> **WORK INSTRUCTIONS**: Each entry below should be given again exactly; the pictures stay out.

=-=-=

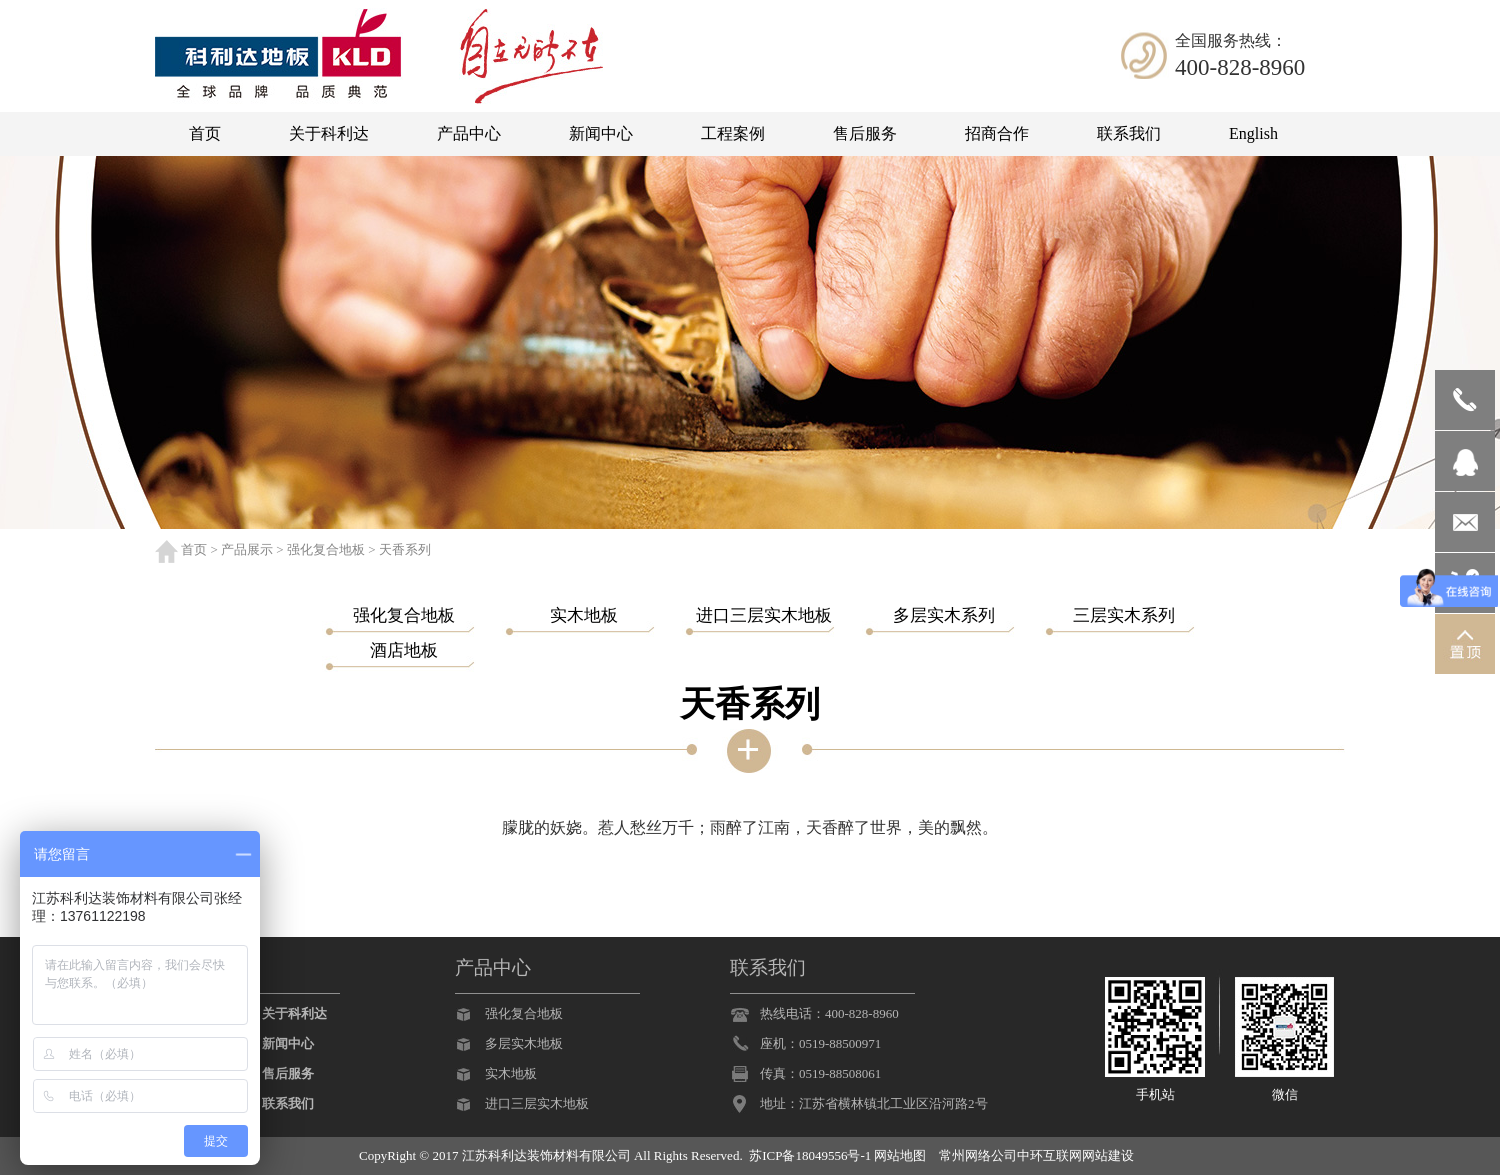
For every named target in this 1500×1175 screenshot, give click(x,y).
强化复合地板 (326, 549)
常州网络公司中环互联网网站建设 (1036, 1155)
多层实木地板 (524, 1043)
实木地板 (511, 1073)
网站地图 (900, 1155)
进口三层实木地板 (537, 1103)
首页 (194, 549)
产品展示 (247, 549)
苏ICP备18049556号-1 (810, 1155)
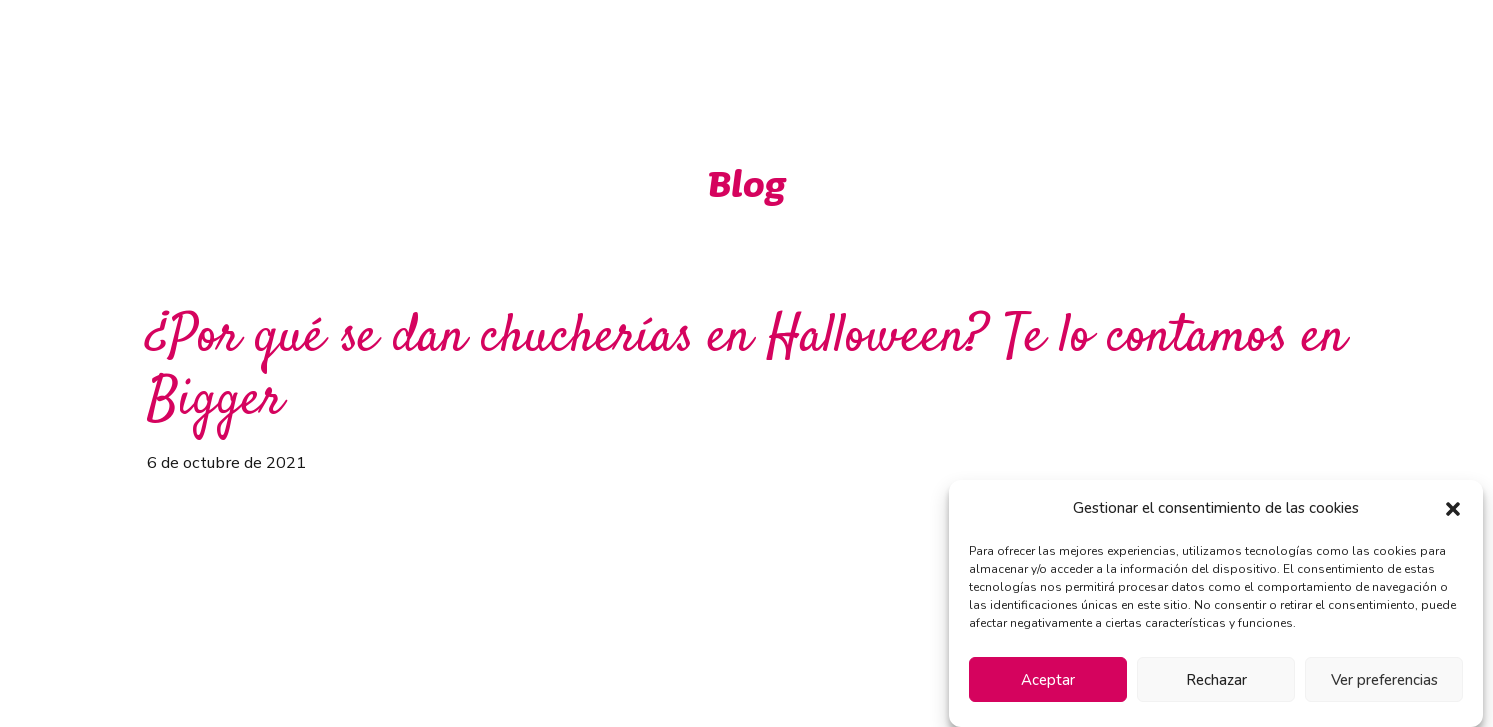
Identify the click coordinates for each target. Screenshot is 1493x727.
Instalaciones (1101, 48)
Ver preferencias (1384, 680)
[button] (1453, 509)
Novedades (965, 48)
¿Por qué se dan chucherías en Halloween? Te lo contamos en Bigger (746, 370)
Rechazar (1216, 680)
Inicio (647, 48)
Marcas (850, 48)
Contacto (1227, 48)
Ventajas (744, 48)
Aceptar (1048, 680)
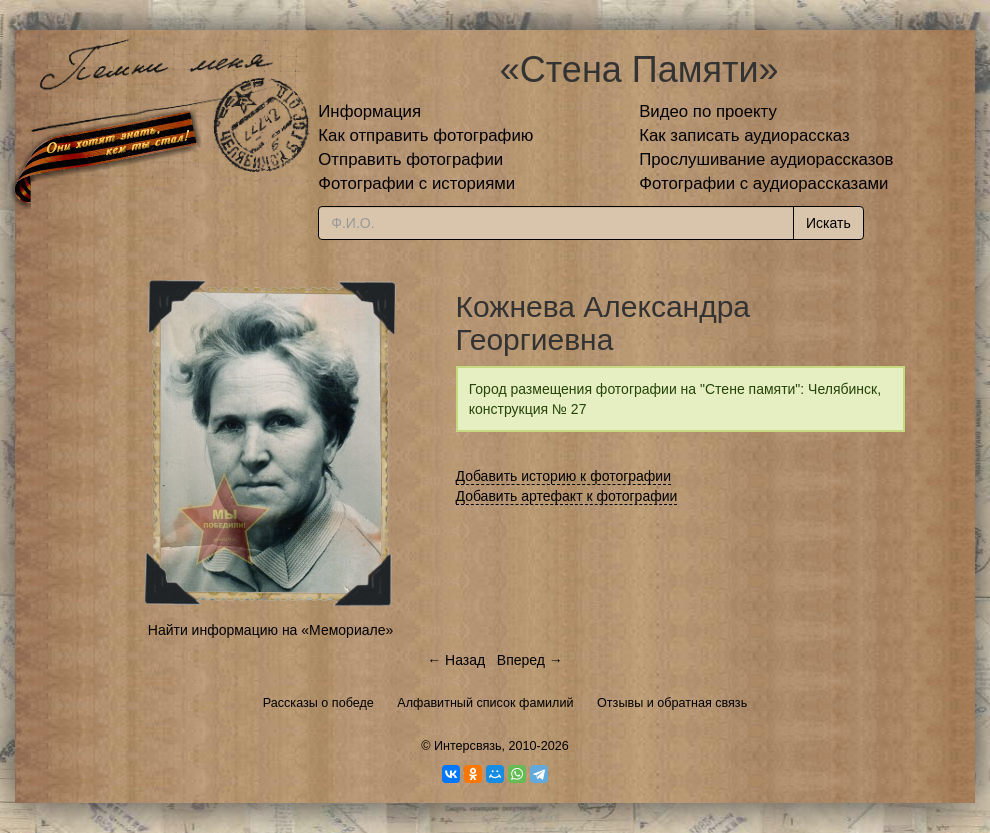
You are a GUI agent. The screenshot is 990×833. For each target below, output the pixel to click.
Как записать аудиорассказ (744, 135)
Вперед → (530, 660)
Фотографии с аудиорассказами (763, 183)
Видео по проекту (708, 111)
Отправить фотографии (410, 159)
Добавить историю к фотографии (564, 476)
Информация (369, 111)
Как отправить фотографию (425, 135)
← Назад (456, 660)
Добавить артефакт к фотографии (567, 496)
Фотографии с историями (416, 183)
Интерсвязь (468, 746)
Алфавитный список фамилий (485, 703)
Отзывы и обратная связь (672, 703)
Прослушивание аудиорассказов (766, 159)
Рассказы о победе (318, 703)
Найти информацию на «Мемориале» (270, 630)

=-=-=

> **OUTPUT BELOW**:
For every named target in this 1500×1175 screenshot, give click(x,y).
强化复合地板 (326, 549)
常州网络公司中环互联网网站建设 (1036, 1155)
多层实木地板 (524, 1043)
实木地板 (511, 1073)
网站地图 (900, 1155)
进口三层实木地板 (537, 1103)
首页 (194, 549)
产品展示 (247, 549)
苏ICP备18049556号-1 (810, 1155)
Identify the click coordinates for each target. Screenshot is 1493x727.
Instalaciones (1101, 48)
Ver preferencias (1384, 680)
[button] (1453, 509)
Novedades (965, 48)
¿Por qué se dan chucherías en Halloween? Te lo contamos en Bigger (746, 370)
Rechazar (1216, 680)
Inicio (647, 48)
Marcas (850, 48)
Contacto (1227, 48)
Ventajas (744, 48)
Aceptar (1048, 680)
You are a GUI agent. The screenshot is 990×833. For each target below, output the pixel to click.
Как записать аудиорассказ (744, 135)
Вперед → (530, 660)
Фотографии с аудиорассказами (763, 183)
Видео по проекту (708, 111)
Отправить фотографии (410, 159)
Добавить историю к фотографии (564, 476)
Информация (369, 111)
Как отправить фотографию (425, 135)
← Назад (456, 660)
Добавить артефакт к фотографии (567, 496)
Фотографии с историями (416, 183)
Интерсвязь (468, 746)
Алфавитный список фамилий (485, 703)
Отзывы и обратная связь (672, 703)
Прослушивание аудиорассказов (766, 159)
Рассказы о победе (318, 703)
Найти информацию на «Мемориале» (270, 630)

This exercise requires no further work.